Мамонт Петрович не называл себя встречным и поперечным – ни к чему лясы точить.
– Японцив мурдовали?
– И японцев, и англичан, и американцев с французами. Всю мировую контру пихнули в океан с нашего берега.
– Эге ж. Доброе дило. Нн-о, сивый! Геть, геть! Дюже ленивый мерин, стерьва йго матке. Винтит хвостом, як та хвороба, а рыси нима. В плуге тягае за два коня. Кабы себе такого конягу!
– А чей конь?
– Маркела Зуева. Мабуть, знаете?
– Нет. Не знаю.
– А богатеев Потылицыных знали? Казаки були стороны Предивной. С того Каратуза переихалы у Билую Илань, шоб добрые земли занять.
– А! Но ведь Потылицыных истребили партизаны?

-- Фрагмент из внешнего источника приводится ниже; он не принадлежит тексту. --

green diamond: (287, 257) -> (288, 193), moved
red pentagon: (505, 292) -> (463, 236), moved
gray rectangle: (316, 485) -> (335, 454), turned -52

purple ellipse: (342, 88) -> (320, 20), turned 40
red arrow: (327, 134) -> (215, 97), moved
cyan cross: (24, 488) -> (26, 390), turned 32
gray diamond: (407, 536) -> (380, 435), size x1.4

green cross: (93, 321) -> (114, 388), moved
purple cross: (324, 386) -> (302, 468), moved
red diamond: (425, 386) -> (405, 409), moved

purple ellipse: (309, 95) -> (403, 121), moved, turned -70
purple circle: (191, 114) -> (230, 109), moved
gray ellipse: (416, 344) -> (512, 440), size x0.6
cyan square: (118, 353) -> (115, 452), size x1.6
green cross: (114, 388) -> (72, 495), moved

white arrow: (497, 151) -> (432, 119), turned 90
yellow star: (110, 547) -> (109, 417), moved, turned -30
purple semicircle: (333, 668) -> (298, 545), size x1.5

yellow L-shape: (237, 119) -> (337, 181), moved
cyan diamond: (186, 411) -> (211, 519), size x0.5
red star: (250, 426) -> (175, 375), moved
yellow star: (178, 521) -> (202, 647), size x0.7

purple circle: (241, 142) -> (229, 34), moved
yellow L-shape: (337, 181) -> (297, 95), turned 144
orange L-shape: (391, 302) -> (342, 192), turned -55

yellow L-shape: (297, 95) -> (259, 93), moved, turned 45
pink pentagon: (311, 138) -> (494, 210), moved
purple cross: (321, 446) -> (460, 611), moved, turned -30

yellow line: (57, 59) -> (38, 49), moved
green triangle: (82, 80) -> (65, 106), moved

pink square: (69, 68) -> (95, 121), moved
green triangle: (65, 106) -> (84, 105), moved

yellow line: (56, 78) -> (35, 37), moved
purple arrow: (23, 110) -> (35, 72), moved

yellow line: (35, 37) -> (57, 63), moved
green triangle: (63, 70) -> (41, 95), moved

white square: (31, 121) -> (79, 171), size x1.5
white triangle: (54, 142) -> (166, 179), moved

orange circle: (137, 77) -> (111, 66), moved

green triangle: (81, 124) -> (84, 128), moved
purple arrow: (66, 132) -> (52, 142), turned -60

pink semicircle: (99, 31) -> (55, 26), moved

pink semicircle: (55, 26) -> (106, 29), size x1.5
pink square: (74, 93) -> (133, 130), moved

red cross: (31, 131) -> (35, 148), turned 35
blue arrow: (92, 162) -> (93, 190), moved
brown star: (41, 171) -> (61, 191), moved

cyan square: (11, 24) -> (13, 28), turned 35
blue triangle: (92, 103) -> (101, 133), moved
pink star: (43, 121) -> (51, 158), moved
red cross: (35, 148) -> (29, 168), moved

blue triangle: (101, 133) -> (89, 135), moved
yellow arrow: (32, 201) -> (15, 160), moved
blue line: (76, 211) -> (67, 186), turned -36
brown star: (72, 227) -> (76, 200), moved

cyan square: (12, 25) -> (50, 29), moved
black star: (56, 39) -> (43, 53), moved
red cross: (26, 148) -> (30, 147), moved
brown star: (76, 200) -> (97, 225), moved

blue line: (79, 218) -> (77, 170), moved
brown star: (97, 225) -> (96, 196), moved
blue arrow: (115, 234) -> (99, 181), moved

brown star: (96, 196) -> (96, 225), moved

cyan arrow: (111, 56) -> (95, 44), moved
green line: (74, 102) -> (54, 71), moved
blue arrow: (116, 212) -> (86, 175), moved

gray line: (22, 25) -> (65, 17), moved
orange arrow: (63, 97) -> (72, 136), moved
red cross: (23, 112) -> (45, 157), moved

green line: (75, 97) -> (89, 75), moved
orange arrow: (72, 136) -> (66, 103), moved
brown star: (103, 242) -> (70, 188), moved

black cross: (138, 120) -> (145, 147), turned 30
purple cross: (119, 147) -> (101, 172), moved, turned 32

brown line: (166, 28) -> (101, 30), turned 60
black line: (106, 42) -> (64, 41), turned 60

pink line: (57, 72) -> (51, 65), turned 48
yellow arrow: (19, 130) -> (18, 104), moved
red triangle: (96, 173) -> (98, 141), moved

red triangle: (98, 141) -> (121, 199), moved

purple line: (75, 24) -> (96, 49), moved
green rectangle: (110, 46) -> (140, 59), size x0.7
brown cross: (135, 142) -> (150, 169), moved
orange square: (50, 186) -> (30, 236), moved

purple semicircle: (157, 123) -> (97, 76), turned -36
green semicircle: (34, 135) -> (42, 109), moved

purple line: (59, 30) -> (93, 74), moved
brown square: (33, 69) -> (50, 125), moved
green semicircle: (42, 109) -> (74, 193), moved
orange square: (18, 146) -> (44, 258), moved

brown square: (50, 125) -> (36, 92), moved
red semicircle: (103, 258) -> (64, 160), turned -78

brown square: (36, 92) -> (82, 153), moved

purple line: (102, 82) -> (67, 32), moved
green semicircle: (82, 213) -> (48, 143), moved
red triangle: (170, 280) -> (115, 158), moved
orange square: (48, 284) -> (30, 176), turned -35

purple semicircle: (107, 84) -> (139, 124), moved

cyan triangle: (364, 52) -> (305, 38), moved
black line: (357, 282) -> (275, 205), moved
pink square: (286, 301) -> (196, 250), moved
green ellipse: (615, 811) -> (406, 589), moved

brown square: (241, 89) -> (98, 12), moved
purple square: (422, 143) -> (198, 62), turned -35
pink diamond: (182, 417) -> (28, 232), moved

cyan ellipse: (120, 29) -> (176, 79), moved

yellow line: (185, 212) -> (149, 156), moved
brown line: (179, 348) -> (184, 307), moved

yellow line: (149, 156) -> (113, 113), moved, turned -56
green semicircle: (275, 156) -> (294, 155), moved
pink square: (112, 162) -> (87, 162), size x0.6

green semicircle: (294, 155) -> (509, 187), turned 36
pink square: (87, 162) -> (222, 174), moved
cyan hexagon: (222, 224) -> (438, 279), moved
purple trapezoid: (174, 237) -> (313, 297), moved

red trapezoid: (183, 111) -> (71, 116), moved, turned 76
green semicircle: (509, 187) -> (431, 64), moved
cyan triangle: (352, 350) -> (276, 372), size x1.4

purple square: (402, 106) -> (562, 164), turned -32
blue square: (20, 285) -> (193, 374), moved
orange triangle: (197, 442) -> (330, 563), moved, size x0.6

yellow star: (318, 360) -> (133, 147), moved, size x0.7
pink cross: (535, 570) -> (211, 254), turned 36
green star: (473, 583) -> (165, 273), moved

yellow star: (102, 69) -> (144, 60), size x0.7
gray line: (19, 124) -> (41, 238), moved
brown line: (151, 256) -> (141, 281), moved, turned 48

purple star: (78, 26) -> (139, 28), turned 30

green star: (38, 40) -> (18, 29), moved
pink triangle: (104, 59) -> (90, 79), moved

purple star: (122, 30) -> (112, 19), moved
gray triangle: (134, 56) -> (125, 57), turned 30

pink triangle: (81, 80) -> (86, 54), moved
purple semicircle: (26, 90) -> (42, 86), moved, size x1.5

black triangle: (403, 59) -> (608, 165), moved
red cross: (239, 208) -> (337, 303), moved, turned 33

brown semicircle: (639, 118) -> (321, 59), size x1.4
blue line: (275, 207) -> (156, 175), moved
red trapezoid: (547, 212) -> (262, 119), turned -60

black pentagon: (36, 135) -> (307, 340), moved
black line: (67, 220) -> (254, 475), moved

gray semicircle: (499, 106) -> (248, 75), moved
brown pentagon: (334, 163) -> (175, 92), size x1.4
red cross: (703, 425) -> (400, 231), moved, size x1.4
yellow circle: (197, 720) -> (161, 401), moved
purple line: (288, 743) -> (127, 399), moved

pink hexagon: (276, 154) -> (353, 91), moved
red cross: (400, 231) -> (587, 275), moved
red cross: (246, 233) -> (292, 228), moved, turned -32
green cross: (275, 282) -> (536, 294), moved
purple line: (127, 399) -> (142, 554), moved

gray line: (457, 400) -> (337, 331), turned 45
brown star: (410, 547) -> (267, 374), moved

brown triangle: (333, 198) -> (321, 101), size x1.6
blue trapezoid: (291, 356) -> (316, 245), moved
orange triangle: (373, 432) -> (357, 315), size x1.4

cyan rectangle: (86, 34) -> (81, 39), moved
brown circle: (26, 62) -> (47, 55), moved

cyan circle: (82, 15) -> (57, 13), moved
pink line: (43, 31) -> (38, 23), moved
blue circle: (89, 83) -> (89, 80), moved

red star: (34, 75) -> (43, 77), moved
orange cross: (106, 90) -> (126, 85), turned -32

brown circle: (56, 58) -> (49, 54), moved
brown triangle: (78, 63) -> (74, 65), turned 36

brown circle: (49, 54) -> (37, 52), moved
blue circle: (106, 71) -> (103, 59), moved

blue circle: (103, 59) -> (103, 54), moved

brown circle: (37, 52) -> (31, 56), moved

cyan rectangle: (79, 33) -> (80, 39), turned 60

– Стребили. А Маркел Зуев поставил свою хату на погорелье тих Потылицыных, эге ж. Сперва була хата, а зараз ще дом поставили. Два сына поженил, худобы накупил, земли мае бильше, чим було у Потылицыных. Крупорушку купил, сенокоски, жатки, молотилку, маслобойню поставил. Эге ж! В его хате на погорелье зараз я живу с семьею, роблю на куркуля и подводу гоняю за него. Була у мене своя хата на стороне Щедринки, худоба была, да спалили белые хату, хай им лихо. Худобу забрали, а мене плетей надовали, поганцы. Кажуть: «Ложись, кум Головни, влупим тебе плетей». И влупили. Добре влупили.
Мамонт Петрович присмотрелся к хохлу:
– Как так – «кум Головни»?
– Мабудь, знали Головню? Був головою тих партизан в нашей тайге. И ковалем був ще до войны. Дюже добрый коваль був, хай иму на тим свити мягко буде спати.
– А как он стал твоим кумом?
– А так. Ще в четырнадцатом роки, в травень жинка моя, Гарпина, прийшла к нему в кузню, щоб косу склепал. Стал он клепать ту косу, а Гарпину попросил раздувать мехи – один був в кузне. А Гарпина моя, бодай ие комар, в тягости була. Эге ж. Скико раз рожае, и все не так, як трибо. Ще на другий год, як мы поженились, родила, хвороба, пид коровою. Ивась вырос. Добрый мужик. Геть, геть, сивый! Нн-о, стерьва! А после Ивася родився Павло. Жили мы ще на своем хуторе на Полтавщине. Пид самое Рождество случилось. Парубки з дивчинами калядовали, и моя жинка з ними калядовала. А потом як схватит ие, хворобу, а парубки с дивчинами хохочут, стерьвы, катают ие по снегу, а она вже родила. Эге ж. Так и принесли в хату ряженую и з дитятей.
Мамонт Петрович все вспомнил, но терпеливо слушал быль кума, потягивая японскую сигаретку.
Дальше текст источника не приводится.